Gazeteci Uğur Mumcu, Ahmet Taner Kışlalı, Muammer Aksoy ve Bahriye Üçok suikastlerine yönelik davada dönemin Emniyet Genel Müdürü Mehmet Ağar’ın tanık olarak dinlenmesine karar verildi.
Ankara 5. Ağır Ceza Mahkemesinde görülen duruşmaya Uğur Mumcu’nun eşi Güldal Mumcu, kızı Özge Mumcu ile avukatları katıldı. Duruşmada savunma yapan avukat Turgut Kazan, suikastın 1993’te yaşandığını belirterek, “1996’da Susurluk kazasına kadar cinayetler yaşandı. Bunun başrol oyuncusu dönemin çeşitli görevlerinde bulunan Mehmet Ağar’dır. Soruşturma da en başından beri yanlıştır. 26 Ocak 1993 günü ortaya bir tanık çıkıyor. Teşhisi yapıyor ama 26 Ocak yerine 23 Ocak yazılıyor, bu hataya da ‘sehven’ yapıldı deniliyor. Dönemin o ’şanlı’ savcısı Ülkü Coşkun, tanık hakkında İslami hareket aleyhine iftira suçu işlediği için soruşturma başlatıyor” dedi.

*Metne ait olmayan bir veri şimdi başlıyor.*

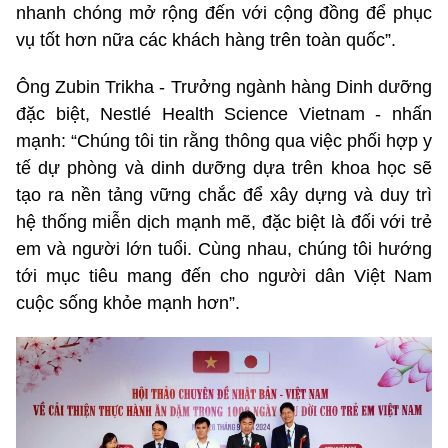
nhanh chóng mở rộng đến với cộng đồng để phục
vụ tốt hơn nữa các khách hàng trên toàn quốc”.
Ông Zubin Trikha - Trưởng ngành hàng Dinh dưỡng
đặc biệt, Nestlé Health Science Vietnam - nhấn
mạnh: “Chúng tôi tin rằng thông qua việc phối hợp y
tế dự phòng và dinh dưỡng dựa trên khoa học sẽ
tạo ra nền tảng vững chắc để xây dựng và duy trì
hệ thống miễn dịch mạnh mẽ, đặc biệt là đối với trẻ
em và người lớn tuổi. Cùng nhau, chúng tôi hướng
tới mục tiêu mang đến cho người dân Việt Nam
cuộc sống khỏe mạnh hơn”.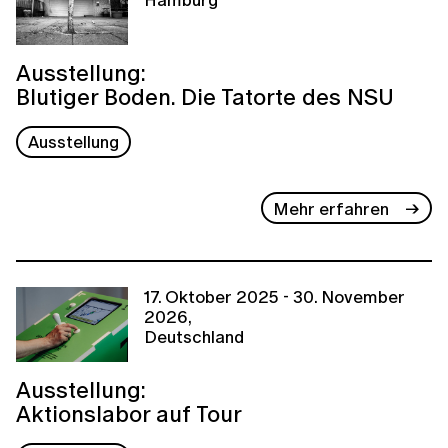
Ausstellung:
Blutiger Boden. Die Tatorte des NSU
Ausstellung
Mehr erfahren
17. Oktober 2025 - 30. November
2026,
Deutschland
Ausstellung:
Aktionslabor auf Tour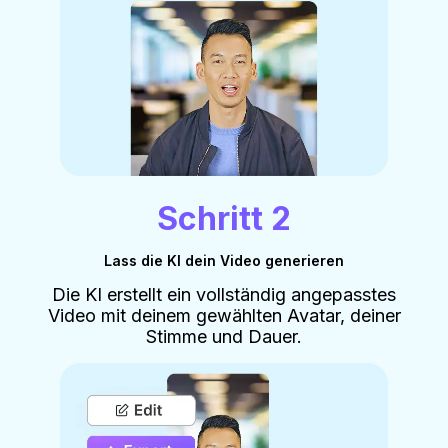
Schritt 2
Lass die KI dein Video generieren
Die KI erstellt ein vollständig angepasstes
Video mit deinem gewählten Avatar, deiner
Stimme und Dauer.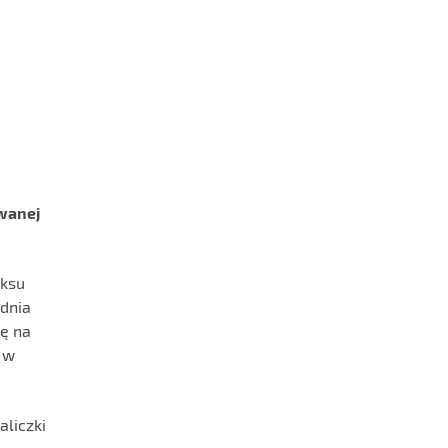
ywanej
eksu
 dnia
dę na
 w
aliczki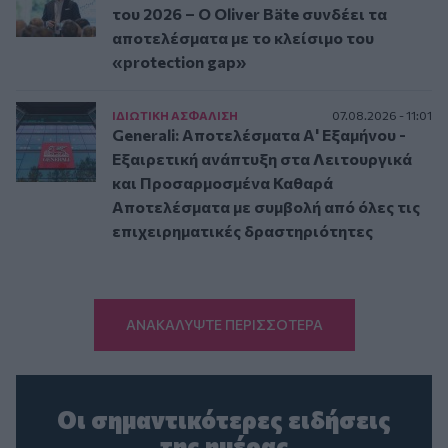
του 2026 – Ο Oliver Bäte συνδέει τα
αποτελέσματα με το κλείσιμο του
«protection gap»
ΙΔΙΩΤΙΚΗ ΑΣΦAΛΙΣΗ
07.08.2026 - 11:01
Generali: Αποτελέσματα Α' Εξαμήνου -
Εξαιρετική ανάπτυξη στα Λειτουργικά
και Προσαρμοσμένα Καθαρά
Αποτελέσματα με συμβολή από όλες τις
επιχειρηματικές δραστηριότητες
ΑΝΑΚΑΛΥΨΤΕ ΠΕΡΙΣΣΟΤΕΡΑ
Οι σημαντικότερες ειδήσεις
της ημέρας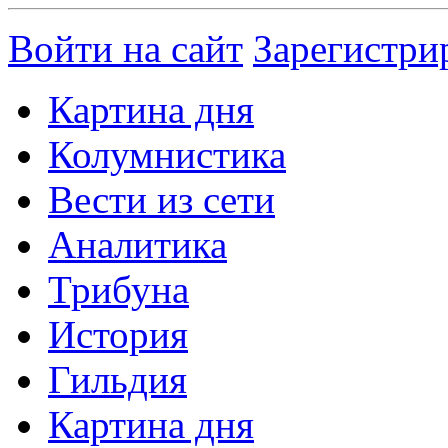
Войти на сайт
Зарегистри
Картина дня
Колумнистика
Вести из сети
Аналитика
Трибуна
История
Гильдия
Картина дня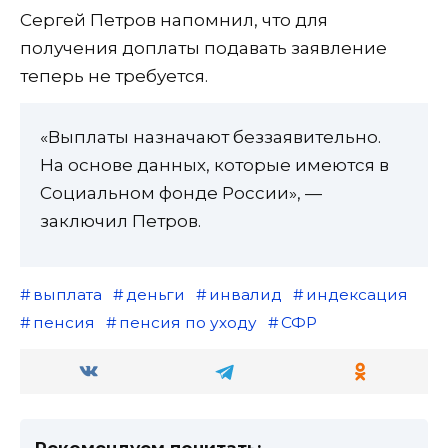
Сергей Петров напомнил, что для
получения доплаты подавать заявление
теперь не требуется.
«Выплаты назначают беззаявительно.
На основе данных, которые имеются в
Социальном фонде России», —
заключил Петров.
выплата
деньги
инвалид
индексация
пенсия
пенсия по уходу
СФР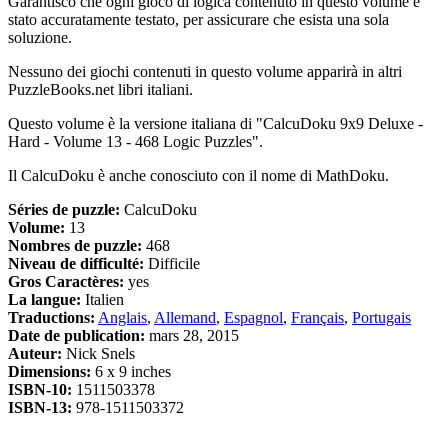
Garantisco che ogni gioco di logica contenuto in questo volume è
stato accuratamente testato, per assicurare che esista una sola
soluzione.
Nessuno dei giochi contenuti in questo volume apparirà in altri
PuzzleBooks.net libri italiani.
Questo volume è la versione italiana di "CalcuDoku 9x9 Deluxe -
Hard - Volume 13 - 468 Logic Puzzles".
Il CalcuDoku è anche conosciuto con il nome di MathDoku.
Séries de puzzle:
CalcuDoku
Volume:
13
Nombres de puzzle:
468
Niveau de difficulté:
Difficile
Gros Caractères:
yes
La langue:
Italien
Traductions:
Anglais
,
Allemand
,
Espagnol
,
Français
,
Portugais
Date de publication:
mars 28, 2015
Auteur:
Nick Snels
Dimensions:
6 x 9 inches
ISBN-10:
1511503378
ISBN-13:
978-1511503372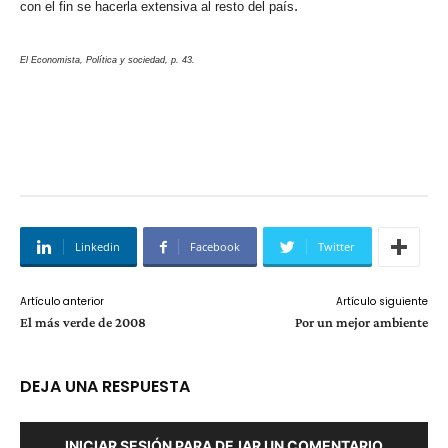
.
con el fin se hacerla extensiva al resto del país
El Economista, Política y sociedad, p. 43.
Linkedin
Facebook
Twitter
Artículo anterior
Artículo siguiente
El más verde de 2008
Por un mejor ambiente
DEJA UNA RESPUESTA
INICIAR SESIÓN PARA DEJAR UN COMENTARIO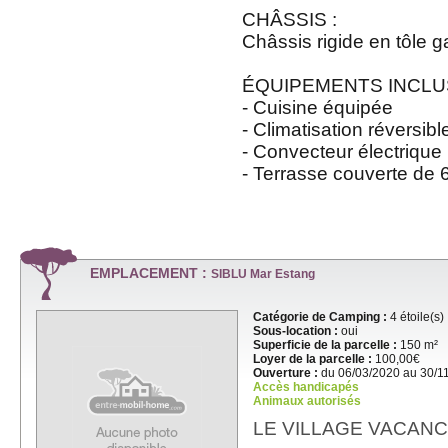
CHÂSSIS :
Châssis rigide en tôle 
ÉQUIPEMENTS INCLUS
- Cuisine équipée
- Climatisation réversibl
- Convecteur électrique
- Terrasse couverte de
EMPLACEMENT :
SIBLU Mar Estang
Catégorie de Camping :
4 étoile(s)
Sous-location :
oui
Superficie de la parcelle :
150 m²
Loyer de la parcelle :
100,00€
Ouverture :
du 06/03/2020 au 30/1
Accès handicapés
Animaux autorisés
LE VILLAGE VACANCE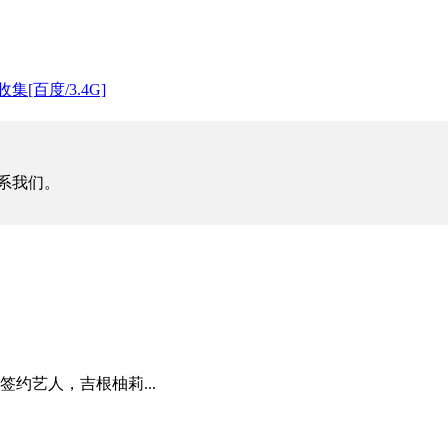
百度/3.4G]
系我们。
下签约艺人，吉根柚莉...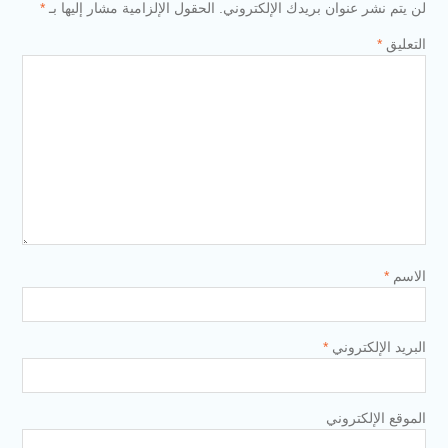
لن يتم نشر عنوان بريدك الإلكتروني.
الحقول الإلزامية مشار إليها بـ
*
التعليق
*
الاسم
*
البريد الإلكتروني
*
الموقع الإلكتروني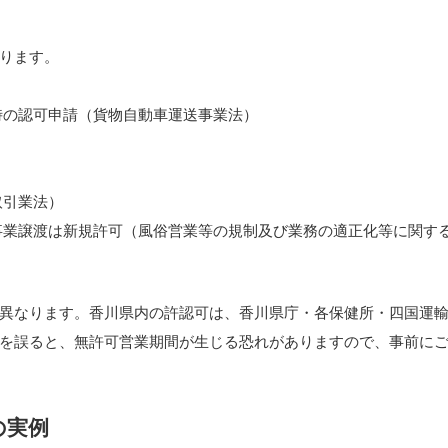
ります。
時の認可申請（貨物自動車運送事業法）
取引業法）
事業譲渡は新規許可（風俗営業等の規制及び業務の適正化等に関す
異なります。香川県内の許認可は、香川県庁・各保健所・四国運
を誤ると、無許可営業期間が生じる恐れがありますので、事前に
の実例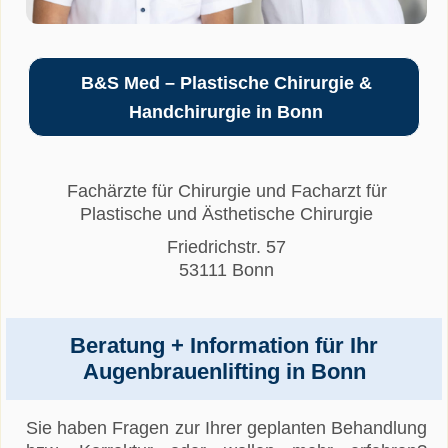
B&S Med – Plastische Chirurgie &
Handchirurgie in Bonn
Fachärzte für Chirurgie und Facharzt für
Plastische und Ästhetische Chirurgie
Friedrichstr. 57
53111 Bonn
Beratung + Information für Ihr
Augenbrauenlifting in Bonn
Sie haben Fragen zur Ihrer geplanten Behandlung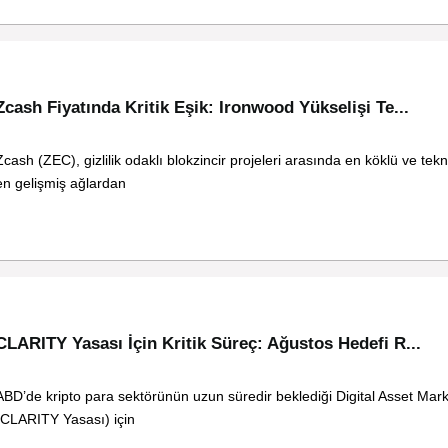
Zcash Fiyatında Kritik Eşik: Ironwood Yükselişi Te...
Zcash (ZEC), gizlilik odaklı blokzincir projeleri arasında en köklü ve tek
en gelişmiş ağlardan
CLARITY Yasası İçin Kritik Süreç: Ağustos Hedefi R...
ABD’de kripto para sektörünün uzun süredir beklediği Digital Asset Marke
(CLARITY Yasası) için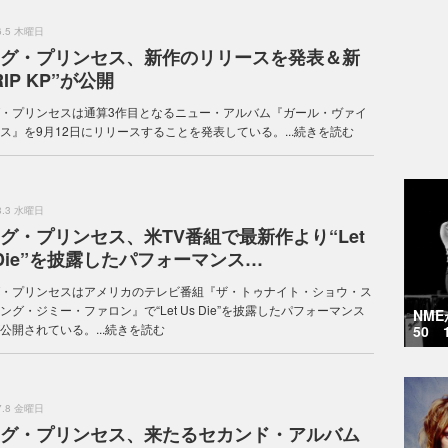
.6.5 木曜日
グ・プリンセス、新作のリリースを発表＆新
RIP KP”が公開
・プリンセスは通算3作目となるニュー・アルバム『ガール・ヴァイ
ス』を9月12日にリリースすることを発表している。...
続きを読む
.8.3 水曜日
グ・プリンセス、米TV番組で最新作より“Let
 Die”を披露したパフォーマンス…
・プリンセスはアメリカのテレビ番組『ザ・トゥナイト・ショウ・ス
ング・ジミー・ファロン』で“Let Us Die”を披露したパフォーマンス
NM
公開されている。...
続きを読む
50 
.7.8 金曜日
グ・プリンセス、来たるセカンド・アルバム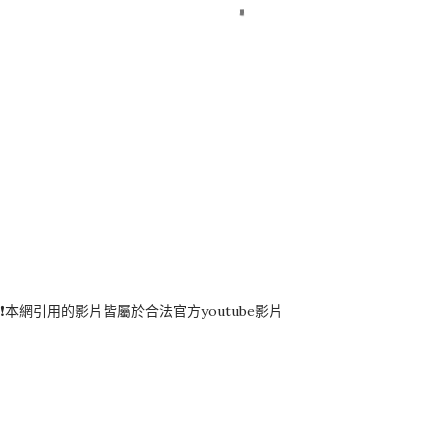
❗️本網引用的影片皆屬於合法官方youtube影片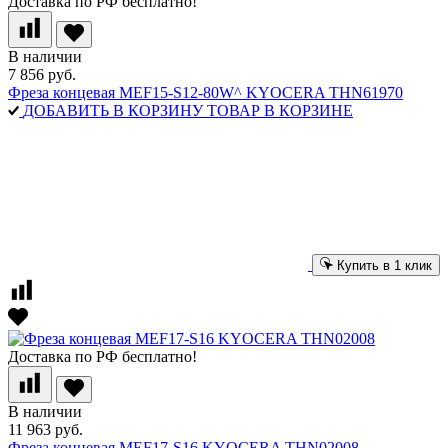
Доставка по РФ бесплатно!
В наличии
7 856 руб.
Фреза концевая MEF15-S12-80W^ KYOCERA THN61970
ДОБАВИТЬ В КОРЗИНУ
ТОВАР В КОРЗИНЕ
Купить в 1 клик
Доставка по РФ бесплатно!
В наличии
11 963 руб.
Фреза концевая MEF17-S16 KYOCERA THN02008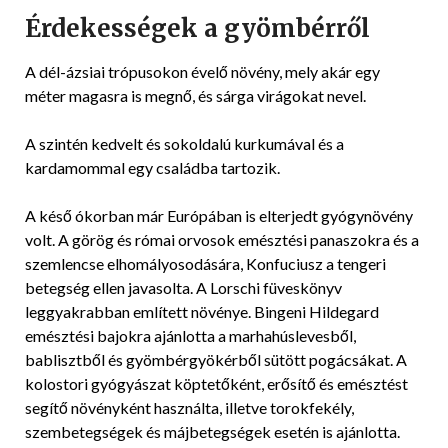
Érdekességek a gyömbérről
A dél-ázsiai trópusokon évelő növény, mely akár egy
méter magasra is megnő, és sárga virágokat nevel.
A szintén kedvelt és sokoldalú kurkumával és a
kardamommal egy családba tartozik.
A késő ókorban már Európában is elterjedt gyógynövény
volt. A görög és római orvosok emésztési panaszokra és a
szemlencse elhomályosodására, Konfuciusz a tengeri
betegség ellen javasolta. A Lorschi füveskönyv
leggyakrabban említett növénye. Bingeni Hildegard
emésztési bajokra ajánlotta a marhahúslevesből,
bablisztből és gyömbérgyökérből sütött pogácsákat. A
kolostori gyógyászat köptetőként, erősítő és emésztést
segítő növényként használta, illetve torokfekély,
szembetegségek és májbetegségek esetén is ajánlotta.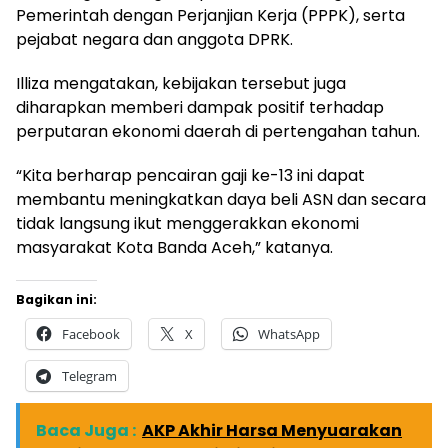
Pemerintah dengan Perjanjian Kerja (PPPK), serta
pejabat negara dan anggota DPRK.
Illiza mengatakan, kebijakan tersebut juga
diharapkan memberi dampak positif terhadap
perputaran ekonomi daerah di pertengahan tahun.
“Kita berharap pencairan gaji ke-13 ini dapat
membantu meningkatkan daya beli ASN dan secara
tidak langsung ikut menggerakkan ekonomi
masyarakat Kota Banda Aceh,” katanya.
Bagikan ini:
Facebook
X
WhatsApp
Telegram
Baca Juga :
AKP Akhir Harsa Menyuarakan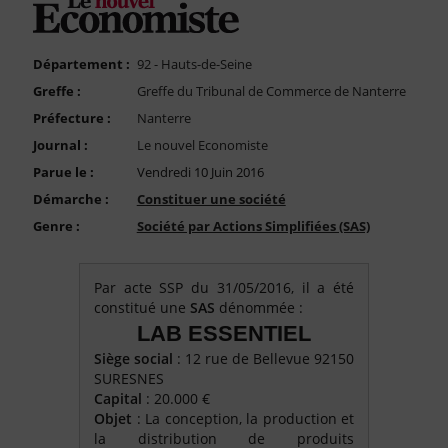
FAQ
Nous Contacter
Département :
92 - Hauts-de-Seine
Compte PRO
Greffe :
Greffe du Tribunal de Commerce de Nanterre
Préfecture :
Nanterre
Journal :
Le nouvel Economiste
Parue le :
Vendredi 10 Juin 2016
Démarche :
Constituer une société
Genre :
Société par Actions Simplifiées (SAS)
Par acte SSP du 31/05/2016, il a été
constitué une
SAS
dénommée :
LAB ESSENTIEL
Siège social
: 12 rue de Bellevue 92150
SURESNES
Capital
: 20.000 €
Objet
: La conception, la production et
la distribution de produits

Kazan’ın ardından mahkeme başkanının söz vermesi üzerine konuşan Güldal Mumcu, 1996 yılında dönemin Adalet Bakanı Mehmet Ağar’dan randevu talep ettiklerini aktararak, “Avukatım ile birlikte görüştük. Bana ‘Tuğlayı çekemem’ dedi” beyanında bulundu.
İfadelerin ardından ara kararını açıklayan mahkeme heyeti, dönemin Emniyet Genel Müdürü Mehmet Ağar’ın tanık olarak dinlenmesine ve sanık Oğuz Demir’in ve ailesinin Türkiye’de yaşayıp yaşamadığına ilişkin fiili araştırma yapılması için Emniyet Genel Müdürlüğü’ne müzekkere yazılmasına hükmetti. Bir sonraki duruşma 12 Mayıs’a ertelendi.
Uğur Mumcu, Ahmet Taner Kışlalı, Muammer Aksoy ve Bahriye Üçok cinayetlerinin de arasında olduğu çok sayıda olayı kapsayan "Umut" operasyonuna ilişkin açılan ve Yargıtay’ın bozma kararının ardından tekrar görülen dosyada 3 sanık yasa dışı "Tevhid-Selam ve Kudüs Ordusu" örgütünü kurmak ve yönetmek suçundan 12 yıl 6’şar ay, 5 sanık ise aynı örgüte üyelikten 6 yıl 3’er ay hapis cezası almıştı. Sanıklardan Mehmet Ali Tekin, Hasan Kılıç ve Ekrem Baytap, "silahlı suç örgütü kurma ve yönetme" suçundan 12 yıl 6’şar aya kadar hapis cezasına mahkum edilmişti. Sanıklar Abdulhamit Çelik, Fatih Aydın, Yusuf Karakuş, Mehmet Şahin ve Recep Aydın da "silahlı suç örgütü üyesi olmak" suçundan 6 yıl 3’er ay hapis cezası almışlardı.